YANGJINGBANG:The Story of Pidgin English
AFTER the Opium War, Yangjingbang’s riverfront teemed with Chinese and foreign traders. Mutual unintelligibility spawned “Yangjingbang English”: Chinese syntax with English words. The place-name soon stood for the hybrid tongue itself.
Origination & Development of Yangjingbang English
Originates in Guangzhou
In the mid-16th century, the Ming Dynasty opened the Guangzhou port, and the Portuguese were the first to gain trading rights. The earliest Sino-Western pidgin language, “Canton Portuguese,” emerged from trade. As the trade of Britain and the United States in China increased, from the mid-18th to the 19th century, “Canton English” gradually replaced “Canton Portuguese” as the main foreign language used by Chinese interpreters in trading. The commonly used phrase “Long time no see” originated from this period.
Prospers in Shanghai
In the late 19th century, as foreign trade shifted north, Cantonese interpreters brought their “Cantonese English” to Shanghai. Blended with the local dialect, it became “Yangjingbang English,” a pidgin that soon stood for any Chinese-English hybrid and seeded lasting loanwords in Chinese.
Fades in New China
After 1949, as state firms were flourishing, standard English ruled, with “Yangjingbang English” being marginalized. A handful of its words still color Shanghainese, becoming tiny cultural fossils of the city.
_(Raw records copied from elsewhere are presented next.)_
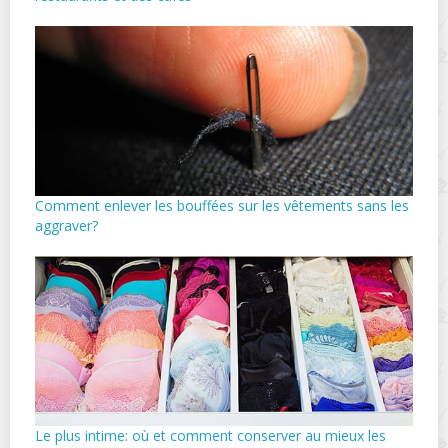
Comment enlever les bouffées sur les vêtements sans les
aggraver?
Le plus intime: où et comment conserver au mieux les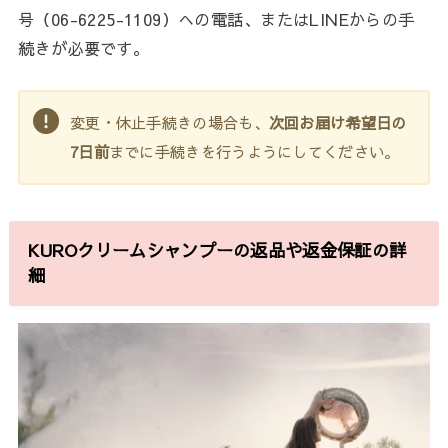
号（06-6225-1109）への電話、またはLINEからの手
続きが必要です。
変更・休止手続きの場合も、
次回お届け希望日の
7日前
までに手続きを行うようにしてください。
KUROクリームシャンプーの返品や返金保証の詳
細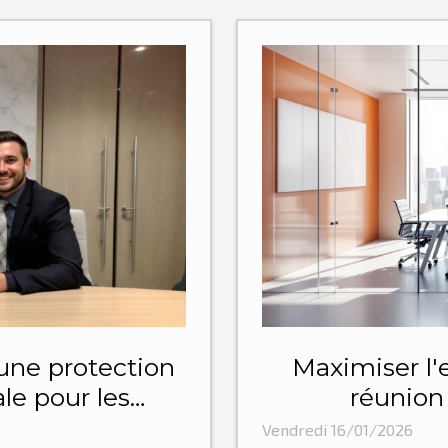
une protection
Maximiser l'e
ale pour les
réunion
?
pr
Vendredi 16/01/2026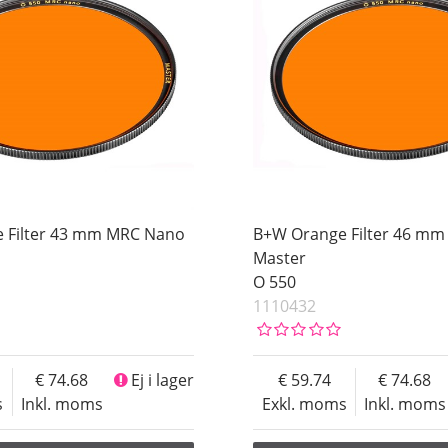
 Filter 43 mm MRC Nano
B+W Orange Filter 46 m
Master
O 550
1110432
74.68
Ej i lager
59.74
74.68
s
Inkl. moms
Exkl. moms
Inkl. moms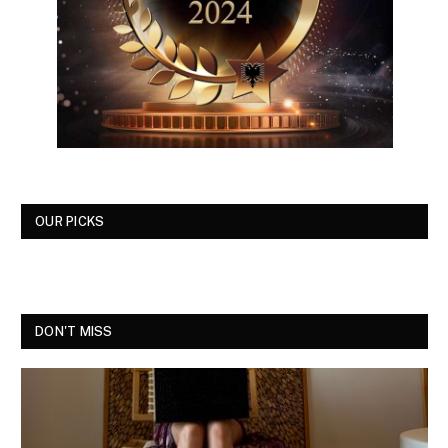
OUR PICKS
DON'T MISS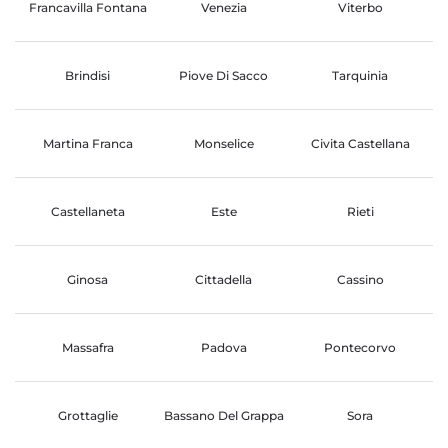
Francavilla Fontana
Venezia
Viterbo
Brindisi
Piove Di Sacco
Tarquinia
Martina Franca
Monselice
Civita Castellana
Castellaneta
Este
Rieti
Ginosa
Cittadella
Cassino
Massafra
Padova
Pontecorvo
Grottaglie
Bassano Del Grappa
Sora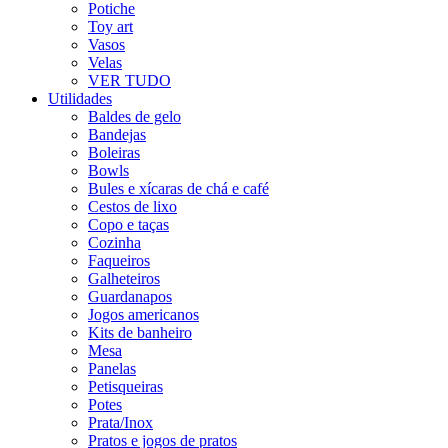
Potiche
Toy art
Vasos
Velas
VER TUDO
Utilidades
Baldes de gelo
Bandejas
Boleiras
Bowls
Bules e xícaras de chá e café
Cestos de lixo
Copo e taças
Cozinha
Faqueiros
Galheteiros
Guardanapos
Jogos americanos
Kits de banheiro
Mesa
Panelas
Petisqueiras
Potes
Prata/Inox
Pratos e jogos de pratos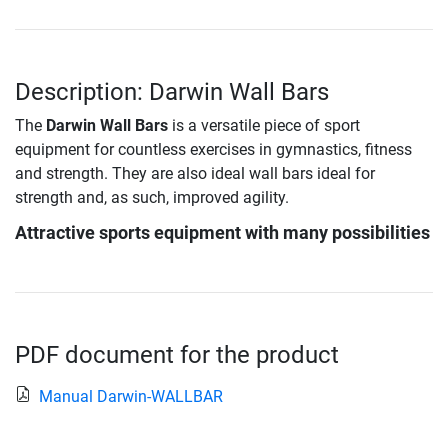
Description: Darwin Wall Bars
The
Darwin Wall Bars
is a versatile piece of sport
equipment for countless exercises in gymnastics, fitness
and strength. They are also ideal wall bars ideal for
strength and, as such, improved agility.
Attractive sports equipment with many possibilities
PDF document for the product
Manual Darwin-WALLBAR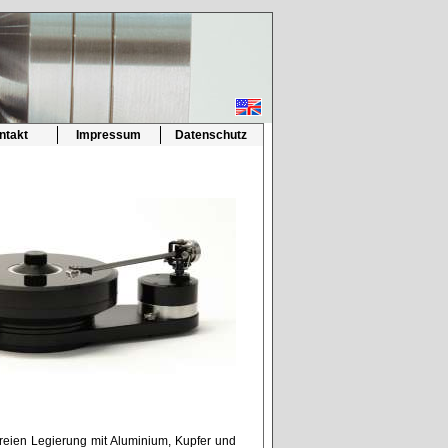
ntakt
Impressum
Datenschutz
freien Legierung mit Aluminium, Kupfer und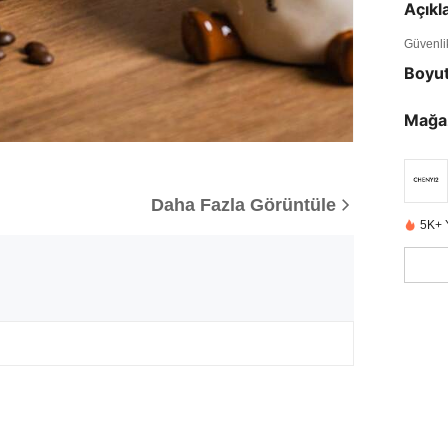
Açık
Güvenlik 
Boyu
Mağa
Daha Fazla Görüntüle
5K+ 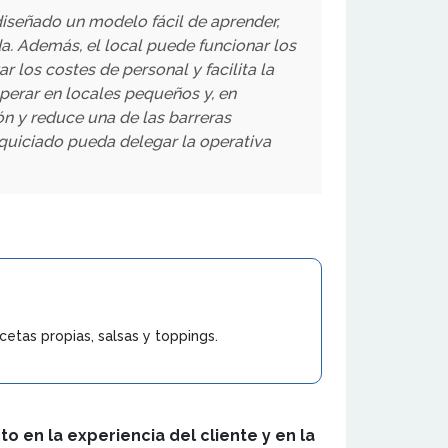
diseñado un modelo fácil de aprender,
da. Además, el local puede funcionar los
 los costes de personal y facilita la
operar en locales pequeños y, en
n y reduce una de las barreras
anquiciado pueda delegar la operativa
cetas propias, salsas y toppings.
o en la experiencia del cliente y en la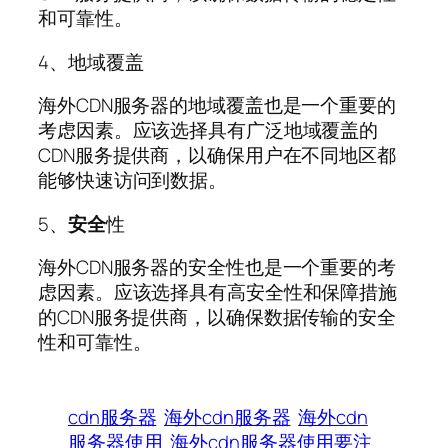
和可靠性。
4、地域覆盖
海外CDN服务器的地域覆盖也是一个重要的
考虑因素。应该选择具有广泛地域覆盖的
CDN服务提供商，以确保用户在不同地区都
能够快速访问到数据。
5、
安全
性
海外CDN服务器的安全性也是一个重要的考
虑因素。应该选择具有高安全性和保障措施
的CDN服务提供商，以确保数据传输的安全
性和可靠性。
cdn服务器
海外cdn服务器
海外cdn
服务器使用
海外cdn服务器使用要注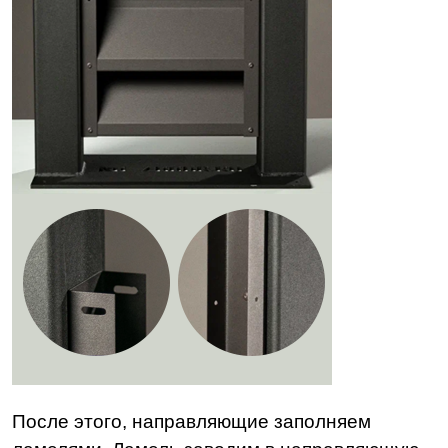
После этого, направляющие заполняем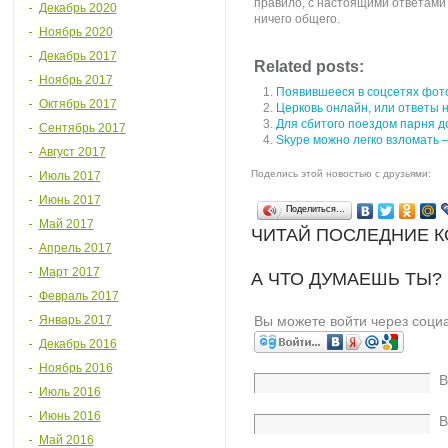
правило, с настоящими ответами
Декабрь 2020
ничего общего.
Ноябрь 2020
Декабрь 2017
Related posts:
Ноябрь 2017
Появившееся в соцсетях фот
Октябрь 2017
Церковь онлайн, или ответы 
Для сбитого поездом парня д
Сентябрь 2017
Skype можно легко взломать –
Август 2017
Поделись этой новостью с друзьями:
Июль 2017
Июнь 2017
Поделиться…
Май 2017
ЧИТАЙ ПОСЛЕДНИЕ 
Апрель 2017
Март 2017
А ЧТО ДУМАЕШЬ ТЫ?
Февраль 2017
Январь 2017
Вы можете войти через соци
Декабрь 2016
Ноябрь 2016
В
Июль 2016
Июнь 2016
В
Май 2016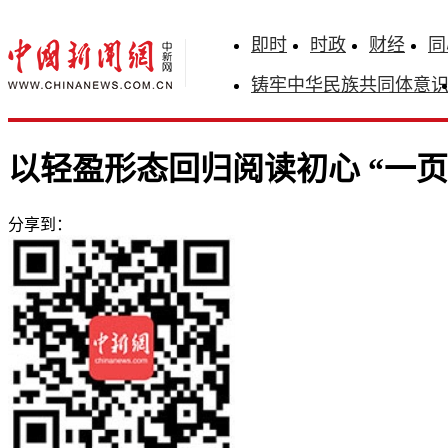
即时
时政
财经
同
铸牢中华民族共同体意
以轻盈形态回归阅读初心 “一
分享到：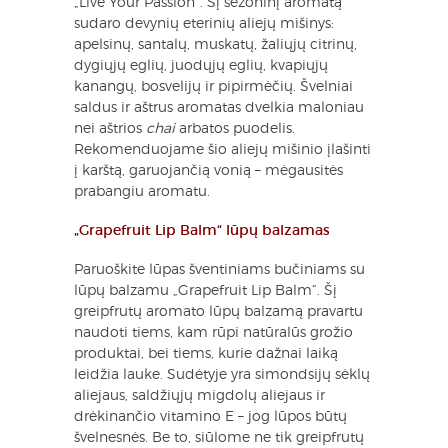
„Live Your Passion“. Šį sezoninį aromatą
sudaro devynių eterinių aliejų mišinys:
apelsinų, santalų, muskatų, žaliųjų citrinų,
dygiųjų eglių, juodųjų eglių, kvapiųjų
kanangų, bosvelijų ir pipirmėčių. Švelniai
saldus ir aštrus aromatas dvelkia maloniau
nei aštrios
chai
arbatos puodelis.
Rekomenduojame šio aliejų mišinio įlašinti
į karštą, garuojančią vonią – mėgausitės
prabangiu aromatu.
„Grapefruit Lip Balm“ lūpų balzamas
Paruoškite lūpas šventiniams bučiniams su
lūpų balzamu „Grapefruit Lip Balm“. Šį
greipfrutų aromato lūpų balzamą pravartu
naudoti tiems, kam rūpi natūralūs grožio
produktai, bei tiems, kurie dažnai laiką
leidžia lauke. Sudėtyje yra simondsijų sėklų
aliejaus, saldžiųjų migdolų aliejaus ir
drėkinančio vitamino E – jog lūpos būtų
švelnesnės. Be to, siūlome ne tik greipfrutų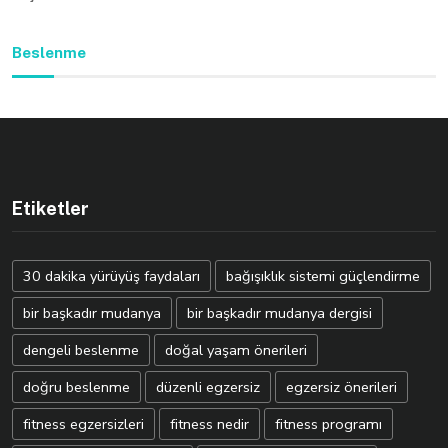
Beslenme
Etiketler
30 dakika yürüyüş faydaları
bağışıklık sistemi güçlendirme
bir başkadır mudanya
bir başkadır mudanya dergisi
dengeli beslenme
doğal yaşam önerileri
doğru beslenme
düzenli egzersiz
egzersiz önerileri
fitness egzersizleri
fitness nedir
fitness programı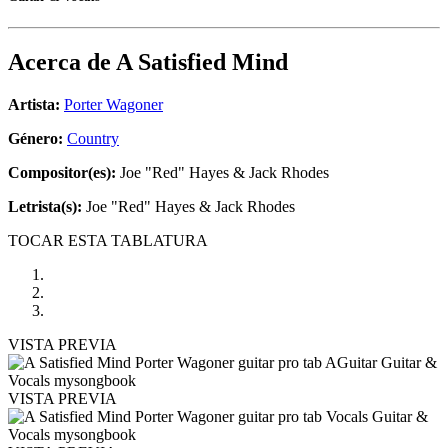
Acerca de
A Satisfied Mind
Artista:
Porter Wagoner
Género:
Country
Compositor(es):
Joe "Red" Hayes & Jack Rhodes
Letrista(s):
Joe "Red" Hayes & Jack Rhodes
TOCAR ESTA TABLATURA
VISTA PREVIA
VISTA PREVIA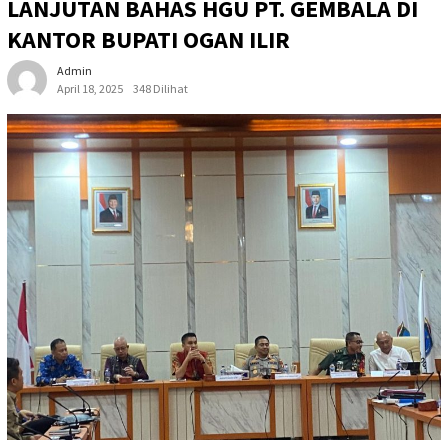
LANJUTAN BAHAS HGU PT. GEMBALA DI
KANTOR BUPATI OGAN ILIR
Admin
April 18, 2025
348 Dilihat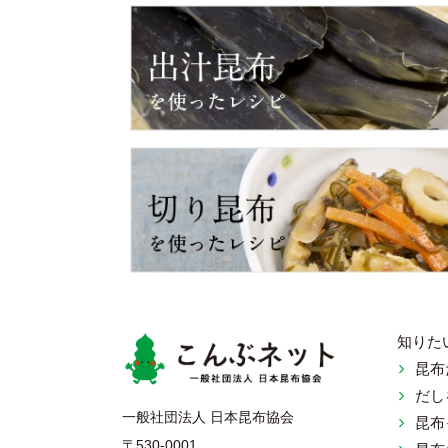
知りた
昆布
だし
こんぶネ
一般社団法人 日本昆布協会
昆布
〒530-0001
Characteristics of Yangjingbang English
Hybridity
Yangjingbang English is a linguistic mosaic. It blends Shanghainese, the earlier Canton English, and multiple strands of English — British, American, Portuguese, Indian, and more. Many words drift far from their original English meanings.
Orality
Passed mouth-to-mouth, it left no written form; rhymes and ditties nailed the stock phrases to memory.
Simplification
The vocabulary, pronunciation and grammar of Pidgin English have all been simplified. Polysemy is very common. According to research, Pidgin English has only about 700 words, and a single word has to cover the meanings of several or even a dozen standard English words.